AVAILABLE DATA →
■ ■ ■ ■

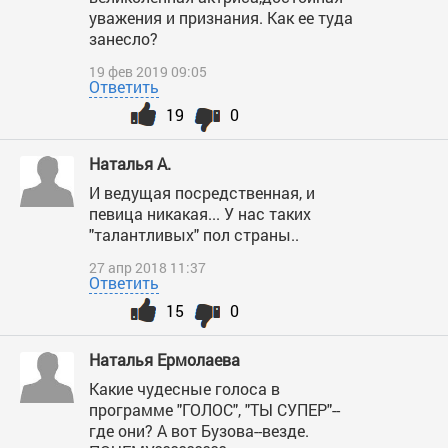
уважения и признания. Как ее туда
занесло?
19 фев 2019 09:05
Ответить
19
0
Наталья А.
И ведущая посредственная, и
певица никакая... У нас таких
"талантливых" пол страны..
27 апр 2018 11:37
Ответить
15
0
Наталья Ермолаева
Какие чудесные голоса в
программе "ГОЛОС", "ТЫ СУПЕР"--
где они? А вот Бузова--везде.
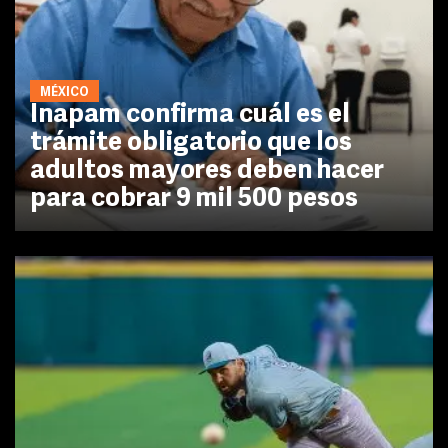
MÉXICO
Inapam confirma cuál es el
trámite obligatorio que los
adultos mayores deben hacer
para cobrar 9 mil 500 pesos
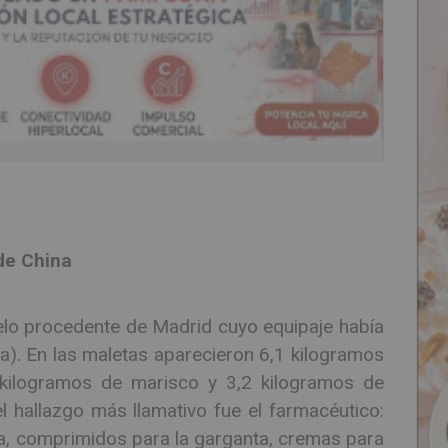
sde China
elo procedente de Madrid cuyo equipaje había
a). En las maletas aparecieron 6,1 kilogramos
kilogramos de marisco y 3,2 kilogramos de
el hallazgo más llamativo fue el farmacéutico:
, comprimidos para la garganta, cremas para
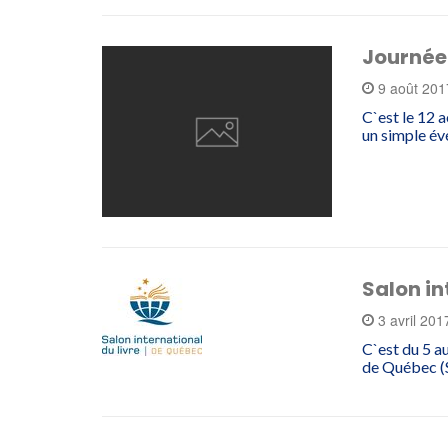
Journée 
9 août 20
C`est le 12 
un simple év
Salon in
3 avril 20
C`est du 5 au
de Québec (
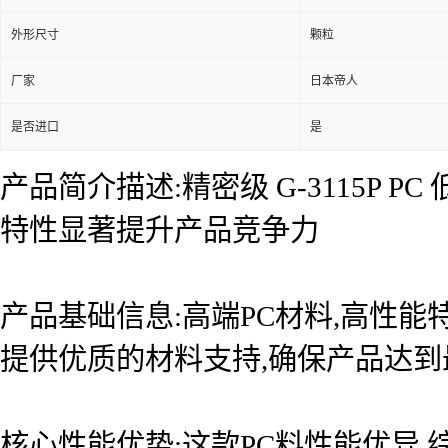
外形尺寸
颗粒
厂家
日本帝人
是否进口
是
产品简介描述:精密级 G-3115P
特性显著提升产品竞争力
产品基础信息:高端PC材料,高性能
提供优质的材料支持,确保产品达
核心性能优势:这款PC料性能优异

■ ■ ■ ■

WORK ITEM →
Restate all entries exactly; pictures stay out.

ANSWER BOX →
уважения и признания. Как ее туда
занесло?
19 фев 2019 09:05
Ответить
19
0
Наталья А.
И ведущая посредственная, и
певица никакая... У нас таких
"талантливых" пол страны..
27 апр 2018 11:37
Ответить
15
0
Наталья Ермолаева
Какие чудесные голоса в
программе "ГОЛОС", "ТЫ СУПЕР"--
где они? А вот Бузова--везде.
MÉXICO
Inapam confirma cuál es el
trámite obligatorio que los
adultos mayores deben hacer
para cobrar 9 mil 500 pesos
sde China
elo procedente de Madrid cuyo equipaje había
a). En las maletas aparecieron 6,1 kilogramos
kilogramos de marisco y 3,2 kilogramos de
el hallazgo más llamativo fue el farmacéutico:
, comprimidos para la garganta, cremas para
Journée 
9 août 20
C`est le 12 
un simple év
Salon in
3 avril 20
C`est du 5 au
de Québec (
外形尺寸
颗粒
厂家
日本帝人
是否进口
是
产品简介描述:精密级 G-3115P
特性显著提升产品竞争力
产品基础信息:高端PC材料,高性能
提供优质的材料支持,确保产品达
核心性能优势:这款PC料性能优异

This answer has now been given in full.